By comparing the photographs before and 1 month after the treatments; 3 patients (20%) in the first group have been evaluated to have ≤50% improvement, while 17 patients (80%) have been evaluated to have improvement more than 50%. In the second group, 12 patients (68%) have been evaluated to have ≤50% improvement, while only 8 patients (32%) have been evaluated to have more than 50% improvement. There was a significant difference in the evaluation of photographs between the two study groups (P < 0.005) [Table 4].


   Discussion Top


Striae distensae is a distressing cosmetic problem that has many causes such as obesity, steroids, and many other causes.[4],[5],[6],[7],[8] There are various treatment modalities for striae distensae such as topical tretinoin,[12] topical ascorbic acid,[13] topical glycolic acid,[13] and other topical treatments.[14] Other treatment options include: needling systems,[15] ultrasound, and radiofrequency.[27] The most recent treatment modalities are laser and light therapies.[16],[17],[28]

In this study, we evaluated and compared the efficacy of both CO2 fractional laser and IPL in the treatment of striae distensae of various causes in 40 female patients. Half of the patients were treated with fractional laser and the other half were treated with IPL.

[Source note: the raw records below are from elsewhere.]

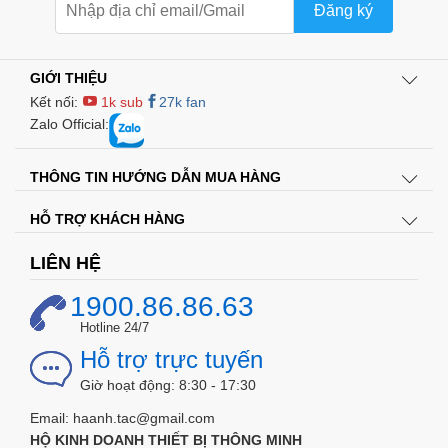
Đăng ký
GIỚI THIỆU
Kết nối:
1k sub
27k fan
Zalo Official:
THÔNG TIN HƯỚNG DẪN MUA HÀNG
HỖ TRỢ KHÁCH HÀNG
LIÊN HỆ
1900.86.86.63
Hotline 24/7
Hỗ trợ trực tuyến
Giờ hoạt động: 8:30 - 17:30
Email: haanh.tac@gmail.com
HỘ KINH DOANH THIẾT BỊ THÔNG MINH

In the fractional laser treated group, significant improvements in both length and width of striae, photographic evaluation, and patients' satisfaction after the treatment have been assessed. The findings of the current study were consistent with previous research carried out to evaluate the efficacy of fractional CO2 laser on striae distensae. Naein and Soghrati compared the efficacy of fractional CO2 laser with a combination of 10% glycolic acid and 0.05% tretinoin cream in the treatment of striae alba in females. They treated 92 striae and they divided them into two groups. The first group was treated with five sessions of laser resurfacing every 2–4 weeks. The second group was treated with 10% glycolic acid +0.05% tretinoin cream nightly during the study. They found that fractional laser treatment was significantly more effective than medical treatment.[29]

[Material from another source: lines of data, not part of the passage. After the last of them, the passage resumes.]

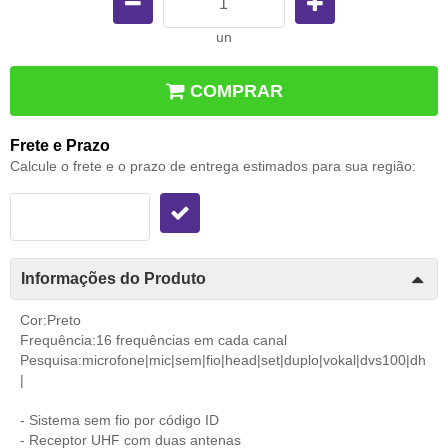
un
COMPRAR
Frete e Prazo
Calcule o frete e o prazo de entrega estimados para sua região:
Informações do Produto
Cor:Preto
Frequência:16 frequências em cada canal
Pesquisa:microfone|mic|sem|fio|head|set|duplo|vokal|dvs100|dh
|
- Sistema sem fio por código ID
- Receptor UHF com duas antenas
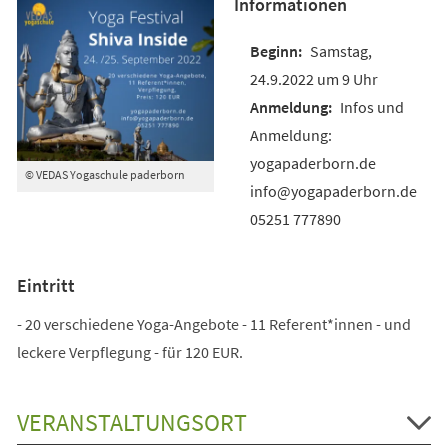
Informationen
Samstag,
24.9.2022 um 9 Uhr
Infos und
Anmeldung:
yogapaderborn.de
© VEDAS Yogaschule paderborn
info@yogapaderborn.de
05251 777890
Eintritt
- 20 verschiedene Yoga-Angebote - 11 Referent*innen - und
leckere Verpflegung - für 120 EUR.
VERANSTALTUNGSORT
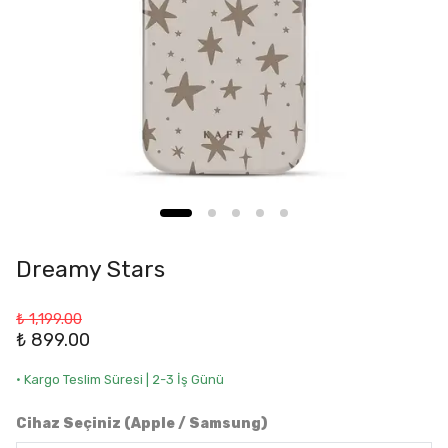
Dreamy Stars
₺ 1,199.00
₺ 899.00
• Kargo Teslim Süresi | 2-3 İş Günü
Cihaz Seçiniz (Apple / Samsung)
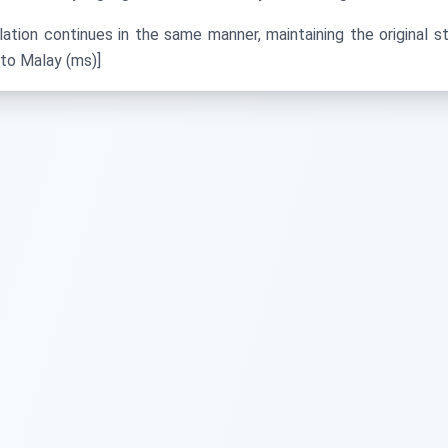
lation continues in the same manner, maintaining the original
 to Malay (ms)]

Lee et al. treated 27 patients with striae distensae using an ablative 10,600-nm CO2 fractional laser. They treated 27 women with striae distensae in a single session with a CO2 fractional laser and used deep FX mode with a pulse energy of 10 mJ and a density of 2 (percent coverage of 10%). They found that it could be an effective method in treating striae distensae.[30] Shin et al. evaluated the effect of succinylated atelocollagen and ablative CO2 fractional laser in the treatment of striae distensae. They concluded that both ablative CO2 fractional laser and succinylated atelocollagen were effective treatments for striae distensae. They suggested that further studies are needed to prove this efficacy.[31] Cho et al. treated patients with striae alba by using the 10,600-nm CO2 fractional laser. They found a significant improvement of striae alba after the treatment.[32]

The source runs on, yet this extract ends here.